When you get to the Y go left. Then at the T go right. Don’t worry about the dead end road signs when you get to the fork bear right. Follow the logging road 10 miles. Look for the blue dot on the tree. Wait there we’ll meet you with the loader
:coocoo:
Then you lose cell reception....

Then your gps stops working and just keeps recalculating.

Funnily enough it usually works out. Your whole body is screaming “trucks do not belong here why are we here turn around stupid”.

And then you spy a tree with a blue dot :yahoo:
 

ironpony

Professional Pot-Stirrer
Supporter
When you get to the Y go left. Then at the T go right. Don’t worry about the dead end road signs when you get to the fork bear right.

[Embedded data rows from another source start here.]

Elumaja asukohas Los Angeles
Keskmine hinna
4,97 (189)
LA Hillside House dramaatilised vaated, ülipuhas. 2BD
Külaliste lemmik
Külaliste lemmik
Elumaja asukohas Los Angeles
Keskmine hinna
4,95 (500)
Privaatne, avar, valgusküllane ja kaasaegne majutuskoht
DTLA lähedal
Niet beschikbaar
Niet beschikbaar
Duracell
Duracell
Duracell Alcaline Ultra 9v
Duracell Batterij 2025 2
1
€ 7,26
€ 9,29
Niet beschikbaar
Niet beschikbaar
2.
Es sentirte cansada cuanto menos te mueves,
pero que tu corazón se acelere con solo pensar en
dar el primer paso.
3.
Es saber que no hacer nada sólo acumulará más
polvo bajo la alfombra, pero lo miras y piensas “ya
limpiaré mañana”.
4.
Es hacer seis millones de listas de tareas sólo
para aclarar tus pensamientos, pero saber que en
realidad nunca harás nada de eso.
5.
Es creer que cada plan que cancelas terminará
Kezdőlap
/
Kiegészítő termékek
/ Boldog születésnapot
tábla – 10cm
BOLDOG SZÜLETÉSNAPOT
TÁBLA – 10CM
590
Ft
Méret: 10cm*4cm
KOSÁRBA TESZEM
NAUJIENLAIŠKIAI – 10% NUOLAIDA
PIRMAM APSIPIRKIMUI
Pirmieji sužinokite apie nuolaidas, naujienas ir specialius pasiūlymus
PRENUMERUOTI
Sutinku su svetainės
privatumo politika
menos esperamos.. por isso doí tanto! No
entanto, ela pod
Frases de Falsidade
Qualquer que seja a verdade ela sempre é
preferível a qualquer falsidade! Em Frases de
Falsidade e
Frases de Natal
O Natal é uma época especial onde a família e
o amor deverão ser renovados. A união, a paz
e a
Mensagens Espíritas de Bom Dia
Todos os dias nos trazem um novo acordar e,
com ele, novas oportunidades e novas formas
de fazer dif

Follow the logging road 10 miles. Look for the blue dot on the tree. Wait there we’ll meet you with the loader
:coocoo:
Then you lose cell reception....

Then your gps stops working and just keeps recalculating.

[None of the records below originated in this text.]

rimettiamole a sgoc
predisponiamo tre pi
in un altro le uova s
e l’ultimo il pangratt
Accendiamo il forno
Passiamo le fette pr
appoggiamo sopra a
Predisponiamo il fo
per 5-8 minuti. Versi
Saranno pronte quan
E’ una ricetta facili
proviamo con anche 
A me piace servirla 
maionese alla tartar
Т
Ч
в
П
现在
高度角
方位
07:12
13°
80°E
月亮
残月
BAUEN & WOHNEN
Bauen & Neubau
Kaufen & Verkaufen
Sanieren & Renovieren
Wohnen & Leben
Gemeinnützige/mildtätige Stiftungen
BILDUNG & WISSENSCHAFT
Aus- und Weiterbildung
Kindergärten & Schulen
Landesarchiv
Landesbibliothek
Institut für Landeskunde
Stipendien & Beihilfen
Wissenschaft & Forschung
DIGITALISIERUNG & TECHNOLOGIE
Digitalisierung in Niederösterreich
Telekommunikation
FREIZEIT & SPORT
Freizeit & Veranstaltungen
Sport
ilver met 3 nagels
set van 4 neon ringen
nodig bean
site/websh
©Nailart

Funnily enough it usually works out. Your whole body is screaming “trucks do not belong here why are we here turn around stupid”.

And then you spy a tree with a blue dot :yahoo:
But it really was the tree with the blue dot you missed 5 km back, 'cause you were POd at the GPS tellin' ya to turn around...

:rolllaugh3:
 

Hillbilly Canuck

Well-Known Member
Or it's the right tree and you got there quick and easy but the loader doesn't show up for another hour because they were "on lunch"......whatever that means.
 

Ontario Outlaw

Hozer Witta Hood
Supporter
The best one I think was “your gps will either bring you right to our front door, or it’ll take you 20 miles the wrong direction and get you lost. 50/50 chance”
 

semidisturbed

New Member
I trained 4 drivers within the last 4 months, not to learn how to drive, but to learn the company paperwork and computer system, and all had at least 3 years to 20 years of experience, and all four never planned one trip. I am the opposite, I plan every turn and exit to my destination. I use a smartphone, GPS, and an atlas or street map. The atlas is used for an overhead view of my trip, smartphone to look at traffic and weather, and the GPS for distance to my next turn, to see my next turn a mile or block away, ETD time, total drive time. After forty years those street signs are getting smaller and harder to see at night or missing altogether and with the GPS you can find that street. My question would be why not use all of the tools available to do your job?